● **TASK BRIEF**: Character for character, reproduce every entry below.

Saved entries

■ ■ ■

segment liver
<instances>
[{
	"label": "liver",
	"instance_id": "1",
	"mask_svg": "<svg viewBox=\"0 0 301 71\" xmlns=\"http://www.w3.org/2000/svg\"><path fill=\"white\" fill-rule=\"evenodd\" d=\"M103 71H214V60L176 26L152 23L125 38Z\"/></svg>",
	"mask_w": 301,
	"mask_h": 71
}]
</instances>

■ ■ ■

● **RESULT**:
segment liver
<instances>
[{
	"label": "liver",
	"instance_id": "1",
	"mask_svg": "<svg viewBox=\"0 0 301 71\" xmlns=\"http://www.w3.org/2000/svg\"><path fill=\"white\" fill-rule=\"evenodd\" d=\"M103 71H214V60L176 26L152 23L125 38Z\"/></svg>",
	"mask_w": 301,
	"mask_h": 71
}]
</instances>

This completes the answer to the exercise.